People always ask me how it is that I obtain short sale approval letters with such ease. The truth is, that while I have more short sale processing and negotiating experience than most agents and brokers, I don’t just blink my eyes like Jeannie and make those short sale approval letters appear. I often sweat it, just like everyone else.

Despite the fact that I do not have magical powers, I do have something else on my side—education. One of the most important things than can lead to short sale success for any and all agents is education.

Experience dictates that agents that learn about the short sale process
have increased short sale closings.

Short sale education opportunities abound

There are many ways to become educated about the short sale process and make getting short sale approval letters look easy to obtain. These include:

  • Classes at your local board of Realtors®
  • Free short sale webinars and workshops
  • The short sale or foreclosure specialist designations

As the distressed property arena grows and changes, it is important to always stay abreast of policy changes that may impact how you do your job and how you process any short sale that lands on your plate.
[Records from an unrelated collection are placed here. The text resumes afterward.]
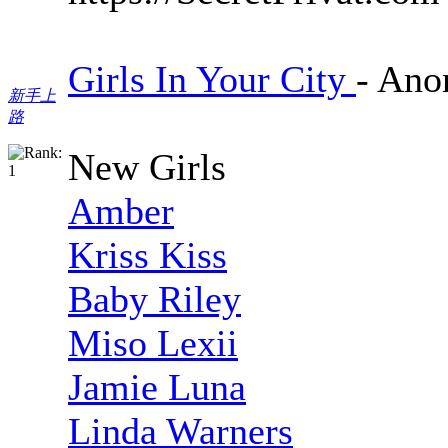
Girls In Your City
- Ano
新手上
路
New Girls
Amber
Kriss Kiss
Baby Riley
Miso Lexii
Jamie Luna
Linda Warners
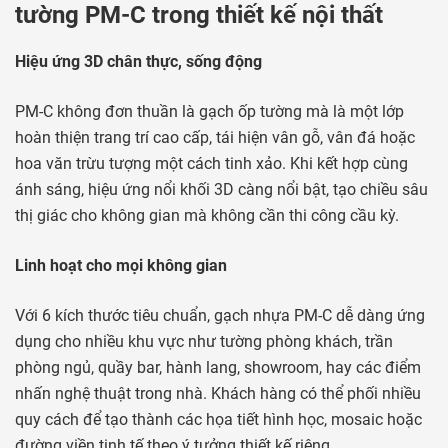
tường PM-C trong thiết kế nội thất
Hiệu ứng 3D chân thực, sống động
PM-C không đơn thuần là gạch ốp tường mà là một lớp
hoàn thiện trang trí cao cấp, tái hiện vân gỗ, vân đá hoặc
hoa văn trừu tượng một cách tinh xảo. Khi kết hợp cùng
ánh sáng, hiệu ứng nổi khối 3D càng nổi bật, tạo chiều sâu
thị giác cho không gian mà không cần thi công cầu kỳ.
Linh hoạt cho mọi không gian
Với 6 kích thước tiêu chuẩn, gạch nhựa PM-C dễ dàng ứng
dụng cho nhiều khu vực như tường phòng khách, trần
phòng ngủ, quầy bar, hành lang, showroom, hay các điểm
nhấn nghệ thuật trong nhà. Khách hàng có thể phối nhiều
quy cách để tạo thành các họa tiết hình học, mosaic hoặc
đường viền tinh tế theo ý tưởng thiết kế riêng.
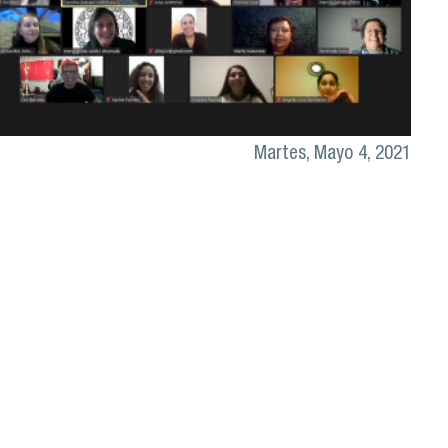
Martes, Mayo 4, 2021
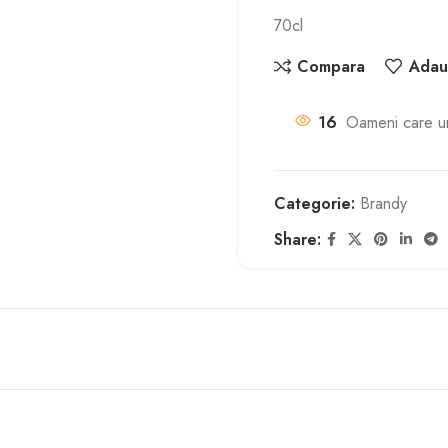
70cl
Compara
Adaug
16
Oameni care u
Categorie:
Brandy
Share:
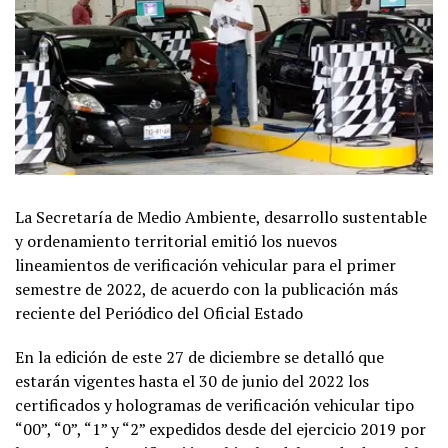
La Secretaría de Medio Ambiente, desarrollo sustentable
y ordenamiento territorial emitió los nuevos
lineamientos de verificación vehicular para el primer
semestre de 2022, de acuerdo con la publicación más
reciente del Periódico del Oficial Estado
En la edición de este 27 de diciembre se detalló que
estarán vigentes hasta el 30 de junio del 2022 los
certificados y hologramas de verificación vehicular tipo
“00”, “0”, “1” y “2” expedidos desde del ejercicio 2019 por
The most important thing to do is to read, read, read. Follow short sale specialists and those who blog about short sales on AGBeat, Google+, facebook, and twitter. Set up a Google Alert for the term ‘short sale’ and you will receive Google’s top short sale picks daily in your email inbox. Visit mortgagor websites to read up on their specific policies and procedures.

Don’t take on too much

And, when you get a call from a prospective short sale seller, make sure that you don’t bit off more than you can chew. Agents in most of America right now are clamoring for listings since we are in the midst of a listing shortage. But, if you are going to take on a short sale, be sure that it is a deal that you can close. And, if you have your doubts, why not partner up with a local agent that can mentor your and assist you in getting the job done? After all, half a commission check is better than none!